M. Philippe Brun et M. Jérôme Guedj
Scandale !
M. Boris Vallaud
Nous pensions la démocratie menacée à ses marges ; la voici menacée en son cœur !
Une loi démagogique, dangereuse et inefficace, mettant en cause l’autorité de la science, la santé humaine…
M. Hervé de Lépinau
Ce n’est pas ce que dit l’Anses !
M. Boris Vallaud
…et, en définitive, l’avenir même de l’agriculture, fracture la société qui ne demande qu’à faire bloc derrière ses paysans. Voilà où nous en sommes, monsieur le premier ministre !
Nous refusons cet agenda du désastre annoncé, désastre économique, écologique, agricole, désastre sanitaire, démocratique et, en définitive, désastre moral.
Nous sommes, et resterons, une force de proposition (Rires sur les bancs des groupes RN et UDR.) pour réconcilier écologie et agriculture, agriculteurs et société. Nous sommes, et nous resterons, une force de proposition pour réconcilier notre pays et faire face aux défis du monde. (Mêmes mouvements.) Nous sommes, et nous resterons, les vigies de notre bien commun – qui n’est pas la propriété des bancs de cet hémicycle – : l’État de droit et notre démocratie. (Applaudissements sur les bancs du groupe SOC et sur plusieurs bancs du groupe EcoS.– M. Stéphane Peu applaudit également.)

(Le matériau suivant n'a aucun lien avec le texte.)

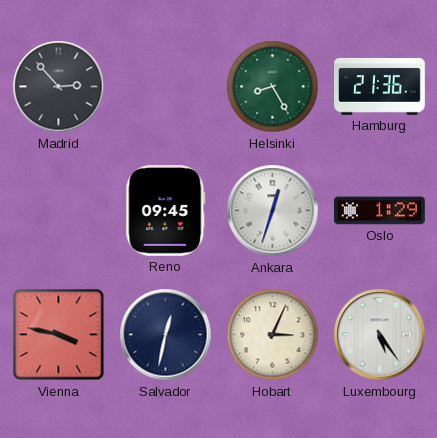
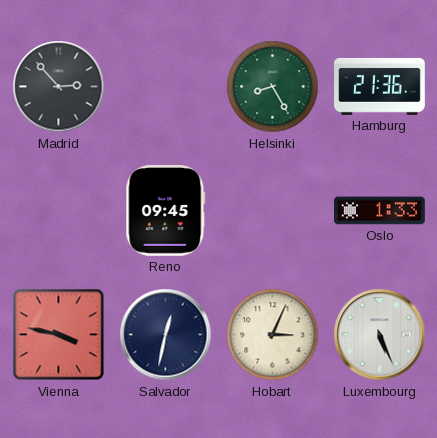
Ankara: 12:33 -> none
Oslo: 1:29 -> 1:33
Luxembourg: 5:24 -> 5:26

Monsieur le premier ministre, pensez-vous qu’en cédant à la démagogie et aux menaces de violences, vous soyez véritablement dans votre rôle de garant de nos institutions et de l’intérêt général ? (Les députés du groupe SOC, plusieurs députés du groupe EcoS et Mme Elsa Faucillon se lèvent et applaudissent.)
M. Michel Herbillon
Donneur de leçons !
Mme la présidente
La parole est à M. le premier ministre, chargé de la planification écologique et énergétique.

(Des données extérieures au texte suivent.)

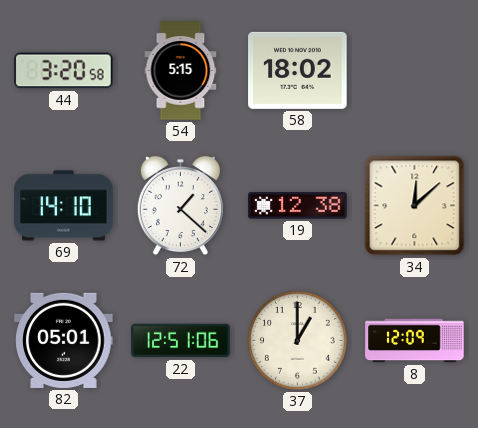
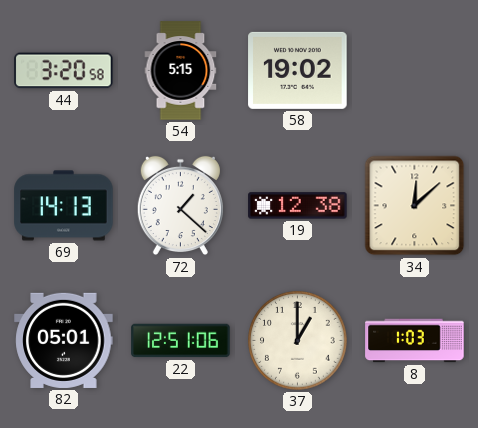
58: 18:02 -> 19:02
69: 14:10 -> 14:13
8: 12:09 -> 1:03
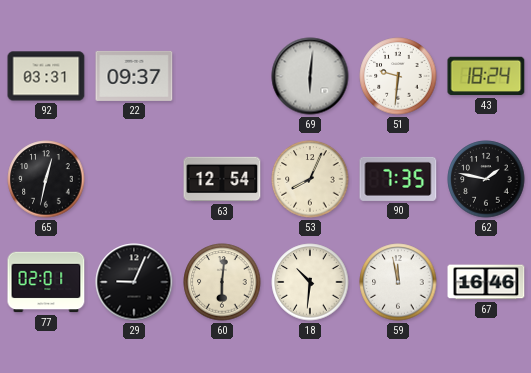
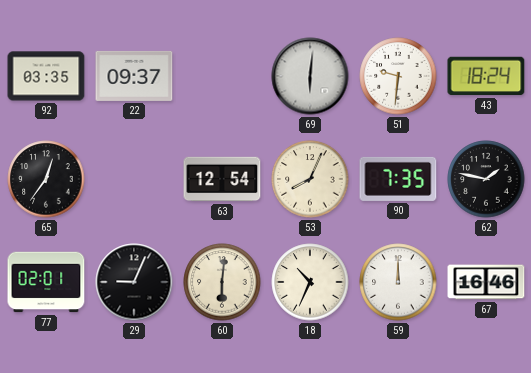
92: 03:31 -> 03:35
65: 12:32 -> 12:36
18: 10:31 -> 10:34
59: 11:58 -> 12:00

M. François Bayrou, premier ministre, chargé de la planification écologique et énergétique
Puis-je vous rappeler que la motion de rejet a été votée, non par le gouvernement, mais par l’Assemblée nationale ?
M. Jérôme Guedj
Ce sont vos soutiens !
M. François Bayrou, premier ministre
Vous savez très bien que l’Assemblée nationale l’a votée pour parer la tentative de blocage…
M. Benjamin Lucas-Lundy
Menteur !
M. Antoine Léaument
Vous êtes de droite !
M. François Bayrou, premier ministre
…destinée, grâce à la multiplication d’amendements – des milliers – à faire en sorte que ce texte ne puisse être examiné. (« Honteux ! » sur plusieurs bancs du groupe SOC.)
M. Jean-Claude Raux
C’est faux !
M. François Bayrou, premier ministre
Vous connaissez bien les motions de rejet puisqu’en décembre 2023, vous avez vous-même fait adopter une motion de rejet (M. Philippe Vigier applaudit.)…
Un député socialiste
Pas sur nos textes !
M. François Bayrou, premier ministre
…afin que la loi immigration ne puisse être débattue.

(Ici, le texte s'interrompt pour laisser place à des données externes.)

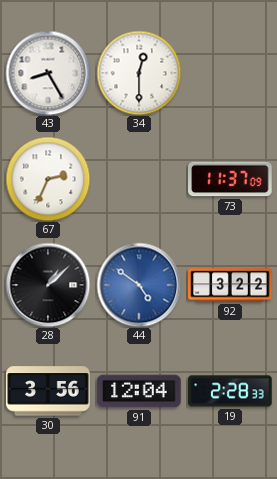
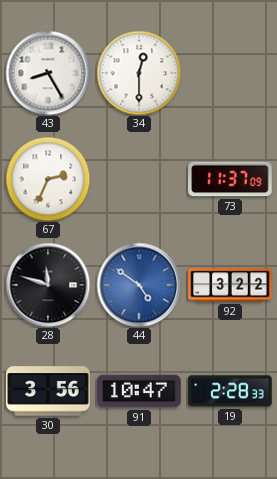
28: 1:08 -> 11:48
91: 12:04 -> 10:47
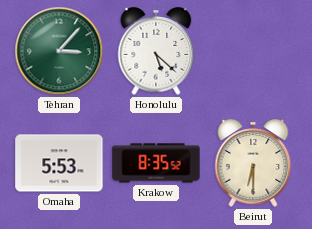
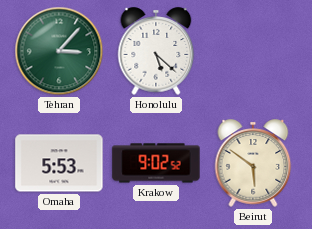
Krakow: 8:35 -> 9:02
Beirut: 6:30 -> 5:51
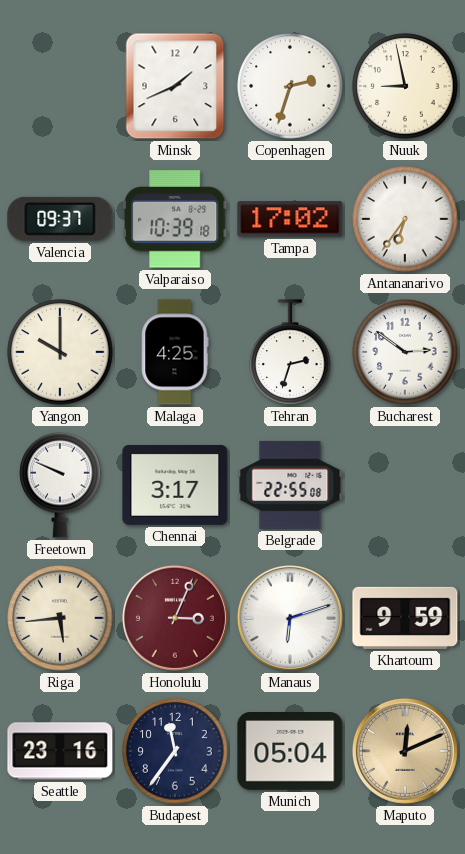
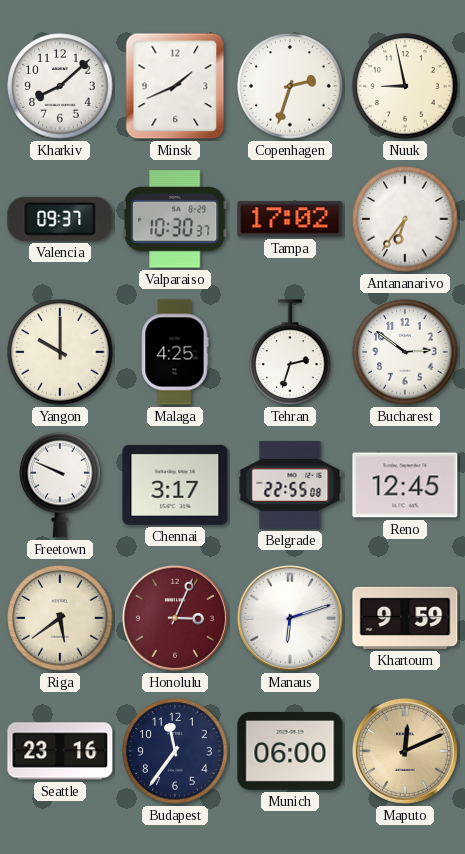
Kharkiv: none -> 8:08
Valparaiso: 10:39 -> 10:30
Reno: none -> 12:45
Riga: 5:44 -> 5:39
Munich: 05:04 -> 06:00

Ma conviction personnelle – puisque c’est moi que vous interrogez – c’est que la manière dont nous organisons les choses n’est ni durable…
Une députée du groupe EcoS
« Durable », il faut oser !
M. François Bayrou, premier ministre
…ni responsable. Nous devons trouver une façon d’organiser les dialogues et les débats pour que le Parlement puisse pleinement jouer son rôle et ne soit pas entièrement bloqué par tel ou tel groupe qui dépose des milliers d’amendements.
Je rappelle – mais vous le savez très bien – qu’à raison de trois minutes par amendement, les trois mille cinq cents amendements déposés représentaient quinze jours pleins de débats. (Protestations sur les bancs des groupes SOC et EcoS.)
Mme Delphine Batho, M. Jérémie Iordanoff et M. Benjamin Lucas-Lundy
C’est faux !
M. Pierre Cordier
M. Vallaud aura du temps avec la veste qu’il va se prendre !
M. François Bayrou, premier ministre
Ces quinze jours de débats auraient empêché l’examen du texte sur la simplification de la vie économique, du texte sur Mayotte et, peut-être, du texte sur le statut des élus.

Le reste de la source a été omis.